• _What the task requires_: This exercise calls for copying every line below that holds the word "Payne".
________
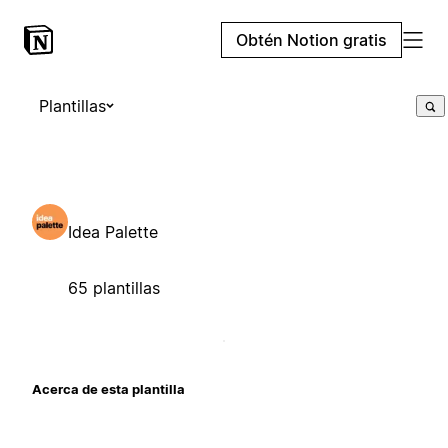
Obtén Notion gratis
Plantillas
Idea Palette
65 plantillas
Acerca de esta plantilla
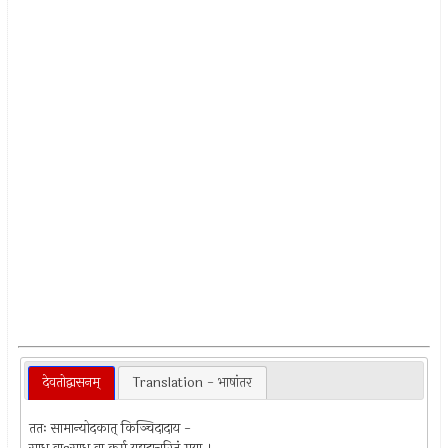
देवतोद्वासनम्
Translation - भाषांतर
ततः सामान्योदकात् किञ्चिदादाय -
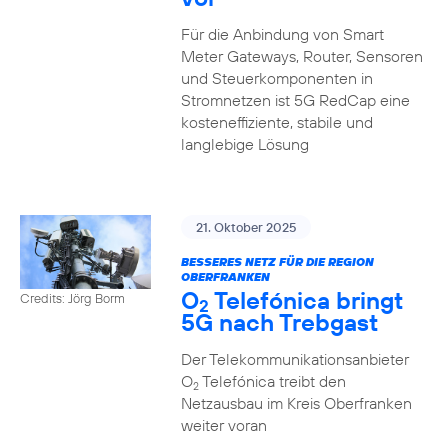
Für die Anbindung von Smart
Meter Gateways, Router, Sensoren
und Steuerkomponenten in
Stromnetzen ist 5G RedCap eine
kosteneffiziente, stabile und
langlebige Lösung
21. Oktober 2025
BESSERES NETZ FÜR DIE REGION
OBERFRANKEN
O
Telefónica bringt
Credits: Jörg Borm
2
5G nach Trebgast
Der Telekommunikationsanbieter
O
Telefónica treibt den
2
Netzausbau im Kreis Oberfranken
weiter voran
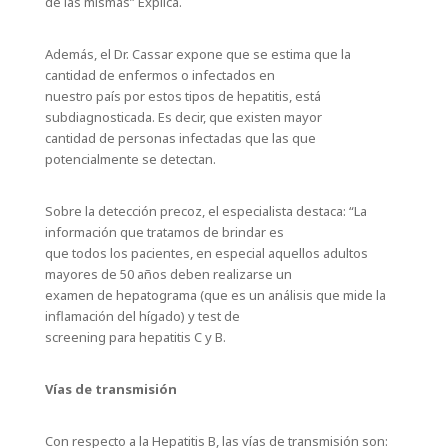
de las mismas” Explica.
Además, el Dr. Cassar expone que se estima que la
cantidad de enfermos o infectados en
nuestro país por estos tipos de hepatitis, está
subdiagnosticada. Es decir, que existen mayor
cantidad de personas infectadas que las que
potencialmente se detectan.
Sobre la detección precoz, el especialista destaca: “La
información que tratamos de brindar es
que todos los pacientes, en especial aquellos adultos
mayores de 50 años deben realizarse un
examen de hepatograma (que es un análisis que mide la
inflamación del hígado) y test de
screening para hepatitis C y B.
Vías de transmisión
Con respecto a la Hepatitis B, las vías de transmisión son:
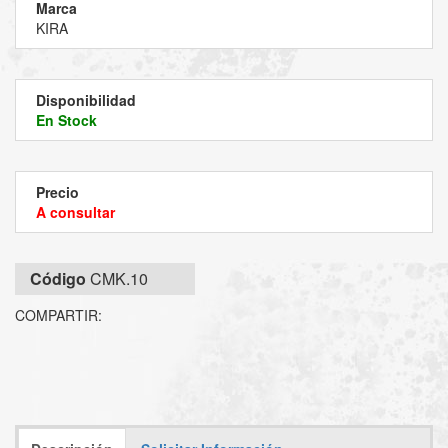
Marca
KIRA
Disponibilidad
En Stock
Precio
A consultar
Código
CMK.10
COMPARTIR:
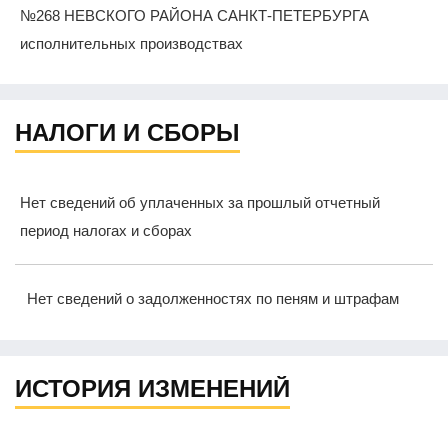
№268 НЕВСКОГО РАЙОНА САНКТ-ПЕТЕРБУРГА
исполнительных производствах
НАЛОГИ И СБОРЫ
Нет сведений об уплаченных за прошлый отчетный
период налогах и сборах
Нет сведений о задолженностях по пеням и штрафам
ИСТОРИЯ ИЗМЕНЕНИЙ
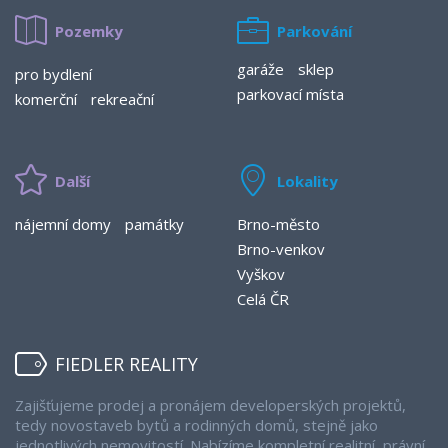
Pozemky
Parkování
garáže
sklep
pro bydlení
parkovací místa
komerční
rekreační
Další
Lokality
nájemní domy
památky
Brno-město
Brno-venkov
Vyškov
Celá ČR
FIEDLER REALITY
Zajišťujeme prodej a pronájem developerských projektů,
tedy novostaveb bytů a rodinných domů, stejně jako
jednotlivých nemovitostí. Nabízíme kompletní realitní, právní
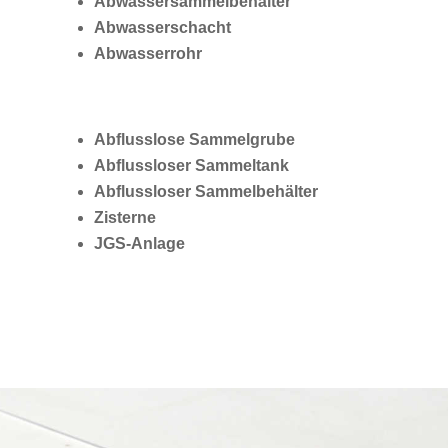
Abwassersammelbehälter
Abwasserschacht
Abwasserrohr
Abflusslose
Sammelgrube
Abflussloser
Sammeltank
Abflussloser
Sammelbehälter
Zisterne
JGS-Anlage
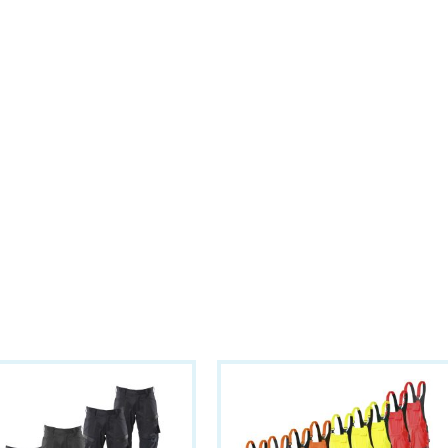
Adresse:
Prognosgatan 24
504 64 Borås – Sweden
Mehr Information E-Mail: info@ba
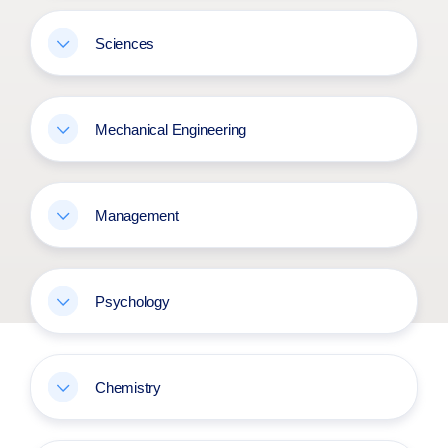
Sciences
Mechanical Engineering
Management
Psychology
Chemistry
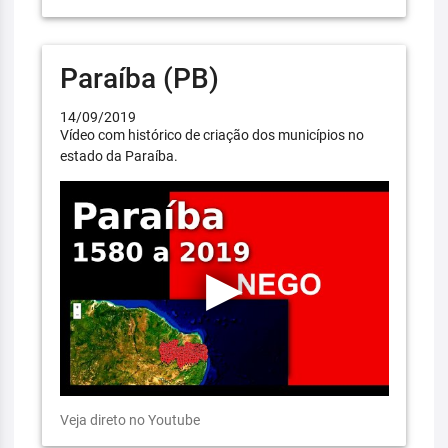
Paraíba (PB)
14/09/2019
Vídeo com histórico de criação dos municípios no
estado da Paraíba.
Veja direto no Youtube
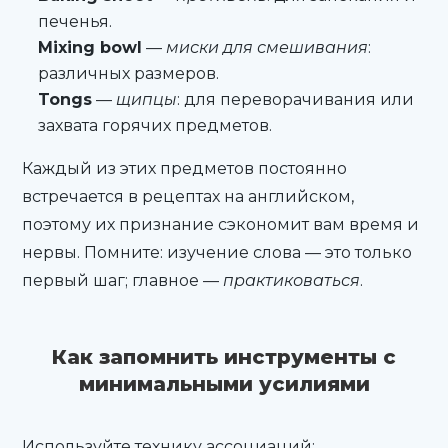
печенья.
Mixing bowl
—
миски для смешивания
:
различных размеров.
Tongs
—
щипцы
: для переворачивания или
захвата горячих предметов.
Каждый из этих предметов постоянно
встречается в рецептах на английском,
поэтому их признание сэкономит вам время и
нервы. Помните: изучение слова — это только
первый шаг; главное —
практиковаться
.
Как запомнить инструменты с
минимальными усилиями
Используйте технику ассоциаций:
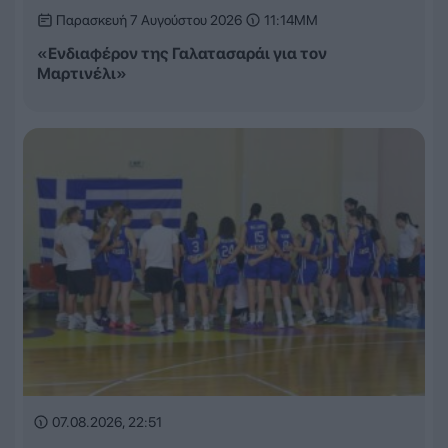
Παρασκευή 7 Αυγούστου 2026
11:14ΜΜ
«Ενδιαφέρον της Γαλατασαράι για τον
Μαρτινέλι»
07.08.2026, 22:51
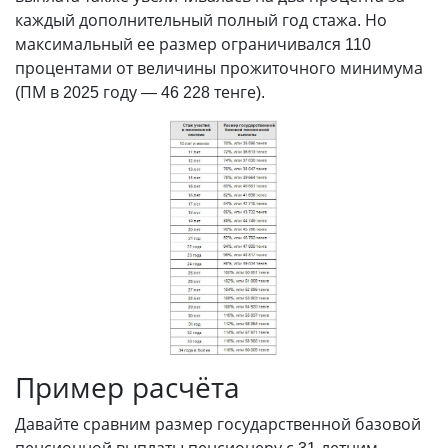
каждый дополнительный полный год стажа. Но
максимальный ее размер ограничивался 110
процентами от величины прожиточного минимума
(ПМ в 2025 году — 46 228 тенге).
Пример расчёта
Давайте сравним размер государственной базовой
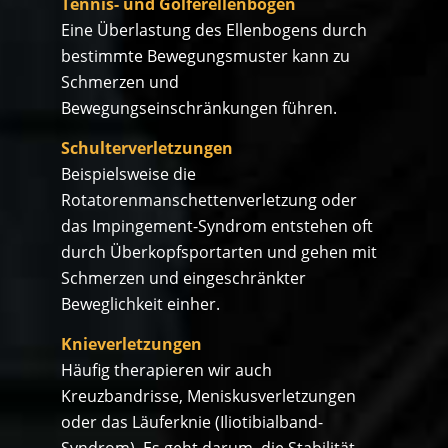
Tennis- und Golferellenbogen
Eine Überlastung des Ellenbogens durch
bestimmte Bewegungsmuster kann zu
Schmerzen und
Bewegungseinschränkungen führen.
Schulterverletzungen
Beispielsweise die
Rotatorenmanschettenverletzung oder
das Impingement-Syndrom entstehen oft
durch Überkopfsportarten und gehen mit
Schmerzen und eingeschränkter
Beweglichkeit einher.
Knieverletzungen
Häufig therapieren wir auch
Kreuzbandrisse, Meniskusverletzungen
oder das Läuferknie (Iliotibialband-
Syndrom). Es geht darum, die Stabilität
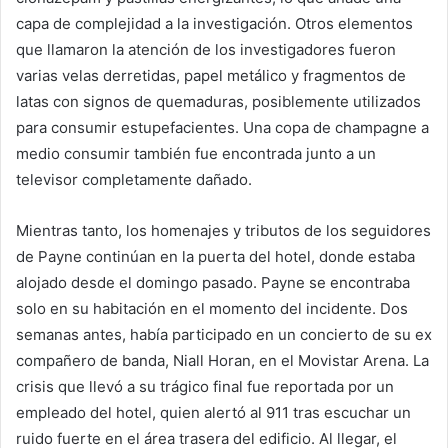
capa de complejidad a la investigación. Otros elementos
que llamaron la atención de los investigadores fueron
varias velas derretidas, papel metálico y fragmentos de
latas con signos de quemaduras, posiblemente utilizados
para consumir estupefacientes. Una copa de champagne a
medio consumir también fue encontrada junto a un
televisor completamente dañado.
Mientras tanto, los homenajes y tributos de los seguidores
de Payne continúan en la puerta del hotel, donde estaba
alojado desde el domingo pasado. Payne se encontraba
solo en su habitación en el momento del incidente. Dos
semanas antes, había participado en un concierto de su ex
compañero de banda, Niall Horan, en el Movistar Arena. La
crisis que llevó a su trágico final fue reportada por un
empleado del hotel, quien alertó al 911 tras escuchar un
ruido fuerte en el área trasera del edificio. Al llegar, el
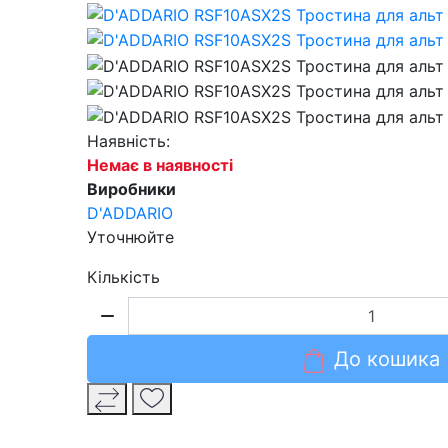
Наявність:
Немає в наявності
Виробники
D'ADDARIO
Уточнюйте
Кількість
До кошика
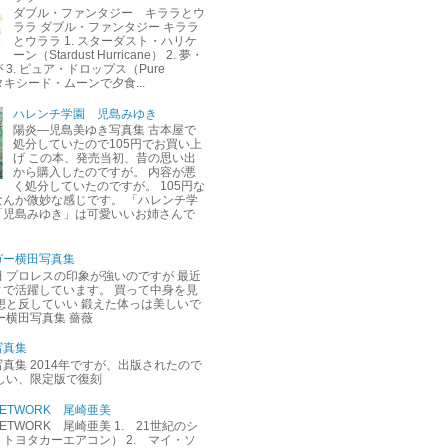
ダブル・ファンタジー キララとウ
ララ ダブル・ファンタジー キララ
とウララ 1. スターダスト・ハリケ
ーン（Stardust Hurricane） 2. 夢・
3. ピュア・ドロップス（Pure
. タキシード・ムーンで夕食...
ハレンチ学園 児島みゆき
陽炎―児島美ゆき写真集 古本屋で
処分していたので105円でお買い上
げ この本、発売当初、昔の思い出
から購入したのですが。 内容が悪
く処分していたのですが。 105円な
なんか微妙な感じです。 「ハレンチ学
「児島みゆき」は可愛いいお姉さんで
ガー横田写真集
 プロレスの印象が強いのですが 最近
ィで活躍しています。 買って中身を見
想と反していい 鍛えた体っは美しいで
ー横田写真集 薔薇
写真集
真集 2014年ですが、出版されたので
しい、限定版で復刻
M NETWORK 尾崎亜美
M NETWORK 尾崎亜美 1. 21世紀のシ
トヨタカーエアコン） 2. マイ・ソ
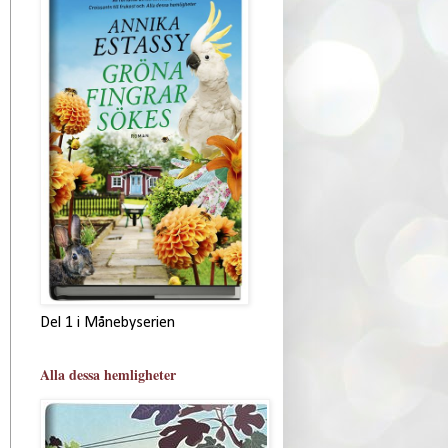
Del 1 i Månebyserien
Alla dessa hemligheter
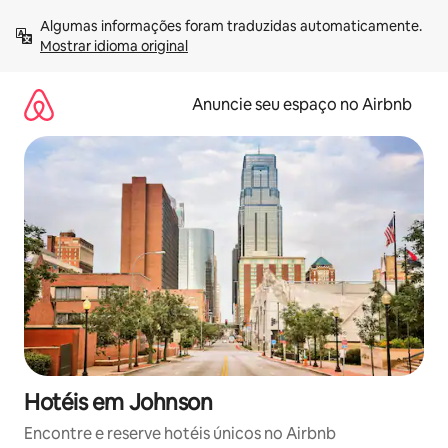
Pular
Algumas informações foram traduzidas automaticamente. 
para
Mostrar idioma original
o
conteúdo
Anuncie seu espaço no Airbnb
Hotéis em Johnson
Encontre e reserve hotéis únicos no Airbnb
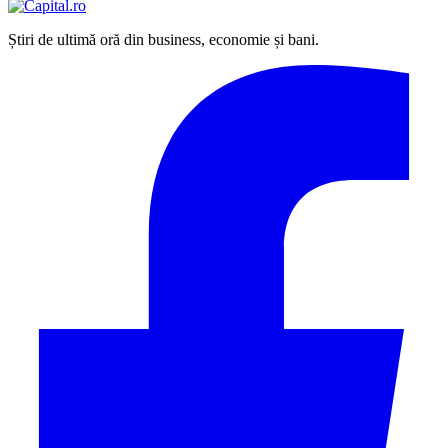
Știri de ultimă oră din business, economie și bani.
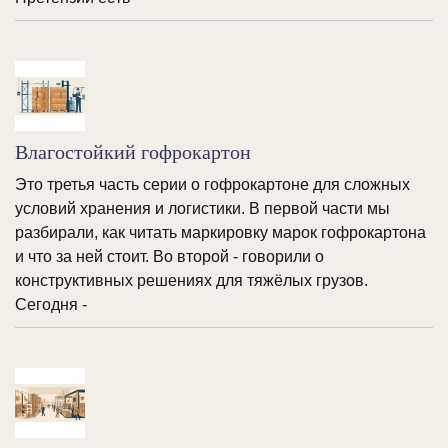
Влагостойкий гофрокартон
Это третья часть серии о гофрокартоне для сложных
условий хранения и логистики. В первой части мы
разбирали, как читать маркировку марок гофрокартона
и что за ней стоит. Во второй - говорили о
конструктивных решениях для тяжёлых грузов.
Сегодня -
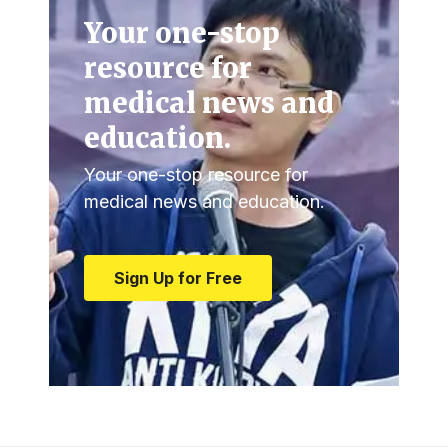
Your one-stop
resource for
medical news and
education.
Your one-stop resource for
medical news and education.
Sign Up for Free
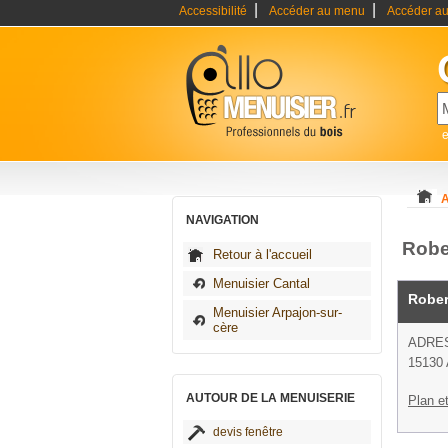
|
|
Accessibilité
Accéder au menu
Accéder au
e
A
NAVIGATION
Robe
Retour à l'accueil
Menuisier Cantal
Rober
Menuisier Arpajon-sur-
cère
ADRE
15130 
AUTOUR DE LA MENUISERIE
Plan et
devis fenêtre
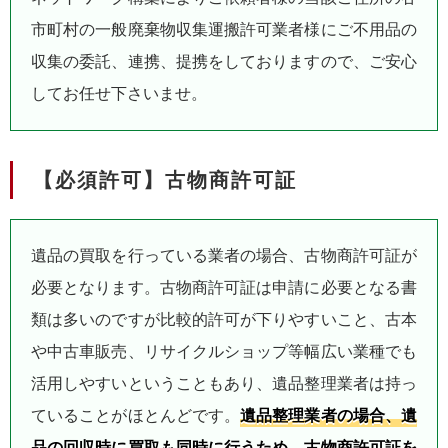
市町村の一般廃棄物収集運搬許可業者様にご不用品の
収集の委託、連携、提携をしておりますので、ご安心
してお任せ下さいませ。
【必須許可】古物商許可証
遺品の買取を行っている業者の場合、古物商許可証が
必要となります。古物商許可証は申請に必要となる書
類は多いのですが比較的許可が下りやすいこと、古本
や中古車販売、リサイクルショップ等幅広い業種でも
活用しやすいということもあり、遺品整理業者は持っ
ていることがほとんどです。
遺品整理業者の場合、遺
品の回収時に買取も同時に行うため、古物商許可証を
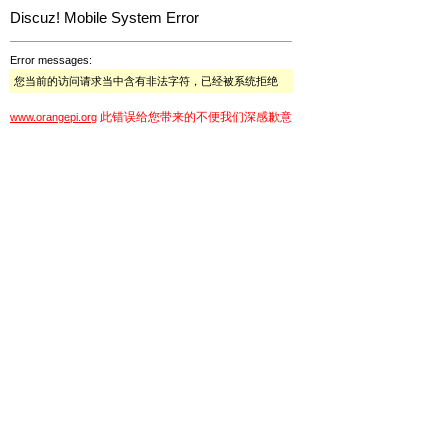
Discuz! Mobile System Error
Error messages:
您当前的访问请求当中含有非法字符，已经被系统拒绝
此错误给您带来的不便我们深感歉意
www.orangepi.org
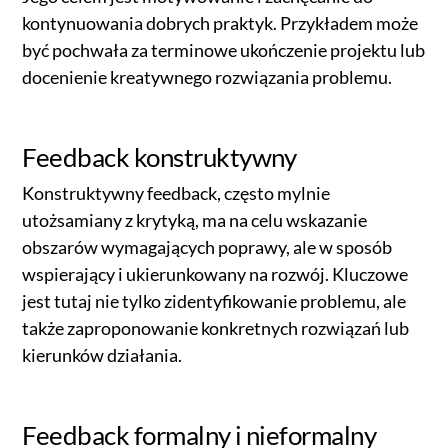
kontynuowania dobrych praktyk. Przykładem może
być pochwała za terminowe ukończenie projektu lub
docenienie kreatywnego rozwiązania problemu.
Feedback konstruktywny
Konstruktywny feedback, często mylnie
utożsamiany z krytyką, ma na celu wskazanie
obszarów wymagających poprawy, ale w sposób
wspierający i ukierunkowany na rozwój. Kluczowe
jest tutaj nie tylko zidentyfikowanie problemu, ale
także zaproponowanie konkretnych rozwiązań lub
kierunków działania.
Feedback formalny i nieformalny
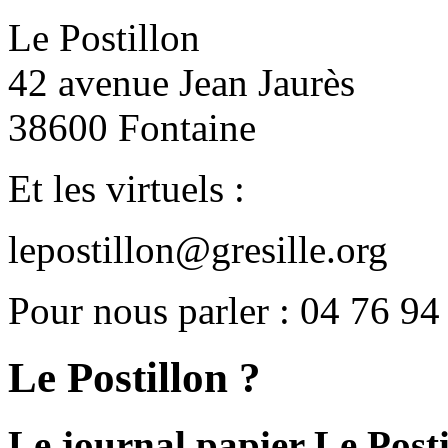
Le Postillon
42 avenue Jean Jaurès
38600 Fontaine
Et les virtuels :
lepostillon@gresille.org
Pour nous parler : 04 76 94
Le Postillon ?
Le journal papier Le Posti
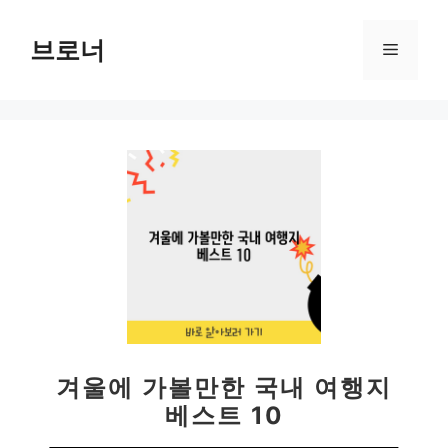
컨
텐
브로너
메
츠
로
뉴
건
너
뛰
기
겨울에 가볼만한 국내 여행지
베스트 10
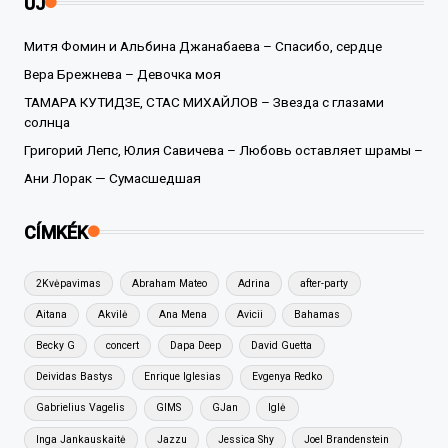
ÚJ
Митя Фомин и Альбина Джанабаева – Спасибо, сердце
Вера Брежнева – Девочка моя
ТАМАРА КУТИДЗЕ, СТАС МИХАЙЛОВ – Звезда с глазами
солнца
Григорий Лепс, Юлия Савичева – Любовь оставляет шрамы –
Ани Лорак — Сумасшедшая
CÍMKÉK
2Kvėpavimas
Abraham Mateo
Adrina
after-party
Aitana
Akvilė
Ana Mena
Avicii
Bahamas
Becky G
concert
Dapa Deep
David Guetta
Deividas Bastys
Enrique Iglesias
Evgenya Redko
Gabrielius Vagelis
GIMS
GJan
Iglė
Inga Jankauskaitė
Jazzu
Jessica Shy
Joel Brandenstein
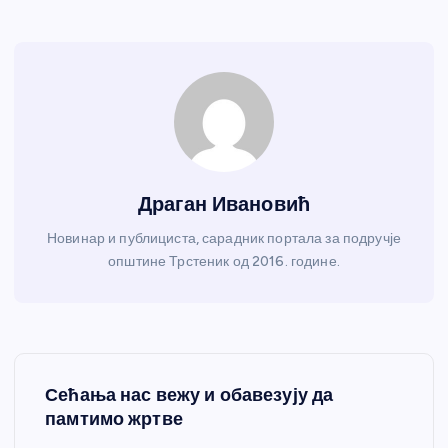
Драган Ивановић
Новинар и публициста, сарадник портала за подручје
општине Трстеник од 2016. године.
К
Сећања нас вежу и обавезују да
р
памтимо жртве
________
• _Exercise answer_:
de Payne continúan en la puerta del hotel, donde estaba
alojado desde el domingo pasado. Payne se encontraba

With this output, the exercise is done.